The beauty of Harbor Town, built on flat, low-lying wetlands, lies not only in the calm and inspiring setting on Hilton Head Island, near Kalibog Bay. It’s also in his strategic minimalist design that was controversial at the time (like many Dye-signed designs), usually with its painfully narrow fairways and shallow greenery.

The par-71 layout at the time of opening had only 6,657 yards (now 7,099 yards), which is small even by 1960s standards. But what he lacked in length, he made up for with his routing and unique features. Harbor Town requires perfection in photography to avoid hundreds of trees – felled after the devastating destruction of Hurricane Matthew in 2016 – and the many “sharp, clear” bunkers that Dai once said are his best fortune. (Historical nugget: Some of the larger masses of sand became known as “waste bins,” a term first introduced in Harbor Town, according to Dai.)

“We tried to make it require a clear, well-played strike,” Nicklaus said before the initial Heritage program, which began Nov. 28, on Thanksgiving. “A bad shot can get you in trouble.”

Nicklaus learned how much trouble when he ended up level in sixth place with 75 finishes and 5 over 289. But the Golden Bear himself won the competition in 1975, a considerable achievement given that Harbor Town bound his power. The victory was one of four of Nicklaus ’73 victories in the PGA Tour that took place on courses with his designer signature. The rest were two wins in a memorial tournament held by Nationwide in 1977 and 1984, an event he has hosted since 1976, and the Ohio Kings Open Championship in 1973 on the Grizzly Field near Cincinnati.

Dai credited his Ohio-born colleague, Ohio, for adopting the design concept at Harbor Town and perfecting its features, which was enlightening for the creative architect, who of course knew full well that Nicklaus ’game was built on force. This design, which requires precise play, includes a 14-hole 192-yard hole, a par-3, a 14-hole hole played over water, and a 472-yard, par-4 18th, among the PGA’s most colorful finish holes. Tour.

The co-designers paid close attention to the reaction of the players in that first year and were generally pleased that, although there were some design issues, most of the players were complimentary, perhaps no more than Lee Trevina, one of the most famous golf drivers. But there must have been a grunt when the ammunition in the 80s was twice as much as the nominal ammunition.
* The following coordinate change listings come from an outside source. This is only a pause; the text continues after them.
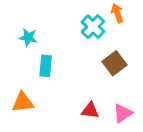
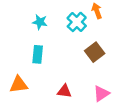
cyan star: (28, 37) -> (40, 22), moved
red triangle: (90, 110) -> (64, 91), moved

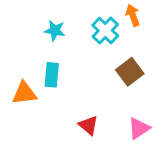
orange triangle: (19, 85) -> (24, 93), moved
red triangle: (64, 91) -> (88, 125), turned 32

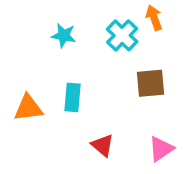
brown square: (130, 72) -> (150, 83), turned 32
cyan rectangle: (52, 75) -> (72, 97), moved

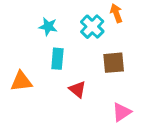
cyan rectangle: (72, 97) -> (57, 59), moved
red triangle: (103, 145) -> (77, 89), moved

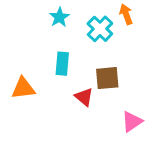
cyan star: (48, 27) -> (59, 17), moved, turned 30
brown square: (114, 63) -> (107, 78), moved

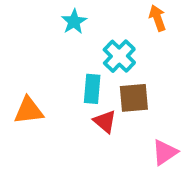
cyan cross: (100, 29) -> (119, 56), moved
cyan rectangle: (62, 64) -> (92, 89), moved

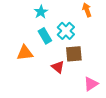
cyan rectangle: (92, 89) -> (45, 36), moved, turned -35
orange triangle: (29, 111) -> (25, 53), moved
When legendary writer Dan Jenkins called it “East Pebble Beach,” Day and Nicklaus were pleased to have created an iconic golf course that has stood the test of time as the ultimate challenge in this modern age of ever-longer rides.

The list of winners speaks about the quality of the layout. Virtuosos like Johnny Miller, Hubert Green, Hale Irwin and of course Palmer and Nicklaus showed the way. Later came Tom Watson, Nick Faldo, Nick Price and Greg Norman, and the all-time leading all-time winner, five-time winner Davis Love III. Jim Furick, Matt Kuchar and Webb Simpson are among the notable winners of the last decade.

When Nicklaus made his final planning tour two weeks before the inaugural tournament, he realized that Heritage Classic (a name inspired by what is considered the first golf club in the United States – South Carolina Golf Club, chartered in 1896) needed a course. which would suit founder Charles Fraser and the PGA Tour as hoped it would be a special event on the schedule. Said Jack, prophetically, “They have the ability in the process to do that.”